Ruth didn’t come near the bed, she walked down the room pulling off her gloves, putting them on a table.

“I should ask how you are, Paul.”

“I’m all right.”

“I had a long talk with the doctor downstairs.”

“I hope he made it good?”

“He made it horrible.”

She turned then, her hands in to her sides, tight against her body.

“Paul, it’s been one of my nightmares, something like this.”

It was as though she hadn’t meant to show feeling, but had come here determined to control it and now couldn’t.

“Ruth, I’m miserably sorry about the whole business.”

“Is that because you were found out?”

“No! I’m glad I was found out.”

“I don’t understand what you mean?”

“It’s perfectly simple. I thought I had something with Kate. But I found I don’t.”

“You can’t blame me for being a little puzzled. When did you discover this, and why?”

I told her what had happened, and what I was sure was behind it. Ruth sat down and stared at me.

“You mean you think Kate betrayed you?”

“There wasn’t anyone else who could have given that tip-off about Kuantan. I told Kate we were going there, but not another soul.”
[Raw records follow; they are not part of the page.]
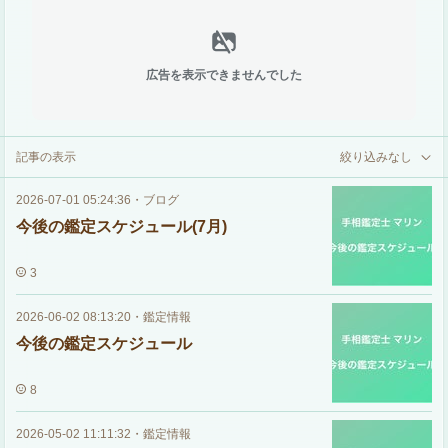
広告を表示できませんでした
記事の表示
絞り込みなし
2026-07-01 05:24:36
・
ブログ
今後の鑑定スケジュール(7月)
3
2026-06-02 08:13:20
・
鑑定情報
今後の鑑定スケジュール
8
2026-05-02 11:11:32
・
鑑定情報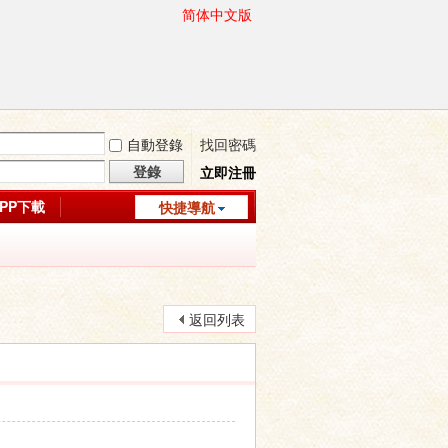
简体中文版
自動登錄
找回密碼
登錄
立即注冊
APP下載
快捷導航
返回列表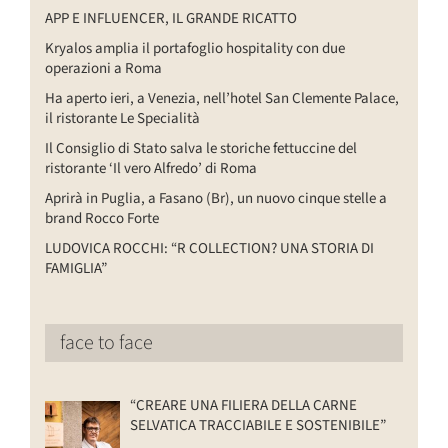
APP E INFLUENCER, IL GRANDE RICATTO
Kryalos amplia il portafoglio hospitality con due
operazioni a Roma
Ha aperto ieri, a Venezia, nell’hotel San Clemente Palace,
il ristorante Le Specialità
Il Consiglio di Stato salva le storiche fettuccine del
ristorante ‘Il vero Alfredo’ di Roma
Aprirà in Puglia, a Fasano (Br), un nuovo cinque stelle a
brand Rocco Forte
LUDOVICA ROCCHI: “R COLLECTION? UNA STORIA DI
FAMIGLIA”
face to face
“CREARE UNA FILIERA DELLA CARNE
SELVATICA TRACCIABILE E SOSTENIBILE”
“You could have been followed.”

“No. Kang’s policemen weren’t able to follow us and no one else could have done either, not the way we got clear. There wasn’t anyone tailing us, I know that, and the one stop we made was at Gemas. From there we could have been going to K.L. or anywhere in Malaya. That tip-off must have come from Kate.”
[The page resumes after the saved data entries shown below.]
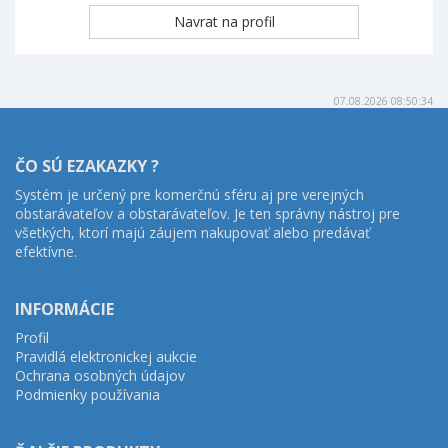
07.08.2026 08:50:34
ČO SÚ EZAKAZKY ?
Systém je určený pre komerčnú sféru aj pre verejných
obstarávateľov a obstarávateľov. Je ten správny nástroj pre
všetkých, ktorí majú záujem nakupovať alebo predávať
efektívne.
INFORMÁCIE
Profil
Pravidlá elektronickej aukcie
Ochrana osobných údajov
Podmienky používania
“Then why did she come to me?”

“I think that was smart. She had to come to someone. As a respectable citizen she couldn’t cover up the story of what happened to me. For one thing she couldn’t be sure I was dead.”
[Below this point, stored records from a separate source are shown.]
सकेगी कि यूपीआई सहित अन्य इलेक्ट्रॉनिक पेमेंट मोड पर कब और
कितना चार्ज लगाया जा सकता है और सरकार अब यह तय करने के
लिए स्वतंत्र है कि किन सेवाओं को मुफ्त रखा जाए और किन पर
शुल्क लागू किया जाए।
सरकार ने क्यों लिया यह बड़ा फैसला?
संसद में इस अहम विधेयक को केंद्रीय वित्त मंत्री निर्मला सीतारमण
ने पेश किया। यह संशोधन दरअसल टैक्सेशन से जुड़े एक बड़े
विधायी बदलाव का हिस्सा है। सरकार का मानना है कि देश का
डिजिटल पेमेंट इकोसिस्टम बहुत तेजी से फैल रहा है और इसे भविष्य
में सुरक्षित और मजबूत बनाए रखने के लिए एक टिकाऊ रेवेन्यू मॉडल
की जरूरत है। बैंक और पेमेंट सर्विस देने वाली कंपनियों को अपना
“Oh, Paul! You sound as though you hated her now.”

“Maybe I do.”

For a long time Ruth didn’t speak. She wasn’t looking at me any more, but at a piece of wall just above my bed, as though she was trying to sort out a lot of things and not finding it easy. But she looked calmer, as though some of the tension had gone.

Then she got up and went to the arch out on to the veranda, standing with one hand touching it, looking at the water. I knew what I was doing and had from the moment she came in to me, I was trying to claim my wife again. And what I had said showed her that. Ruth was standing there wondering if we could build again from a wreckage we had both made. I had to let her take her time about that, thinking it over.

“Paul, supposing you found out later that Kate hadn’t tipped those people off? That she was innocent.”

“I’d be sorry for everything I’ve built up against her.”

“I see. You’d be sorry. That wouldn’t be enough to make you want to rush to her and … and …?”

“No!”

Ruth swung around.

“How can you be so sure?”

“I’ve had plenty of time lying here. I’ve been thinking. Part of it was that you were my wife. It may be old-fashioned of me, but I know now that’s something I’ll never get away from. I was trying to get away from it with Kate. I’m glad it didn’t come off.”

Ruth’s hand went out to touch the curve of the arch.

“I’ve been so jealous of her. And you, too. Having something I didn’t, any more, between you. It’s a mean kind of jealousy, isn’t it? Small and mean. But I had it. And that’s really why I came up here. I wanted to find out what you were feeling. It wasn’t to help you, or anything, it was just a kind of curiosity.”

“I’m glad you came. How long are you staying?”

“I meant to stay all the time you’re here, even though you didn’t like it.”

“I’m glad.”

She came over to me then, almost running.

“Paul, you said that like you meant it.”

“I do.”

She stood there biting her lower lip.

“Oh, honey. What have I done?”

“You haven’t done anything, Ruth.”

“Don’t put it like that. It’s too true. Never, never. I’m … not sure I can manage. Even if you want me to. Even if you really want it, Paul.”

“We’ve got to start managing it together again.”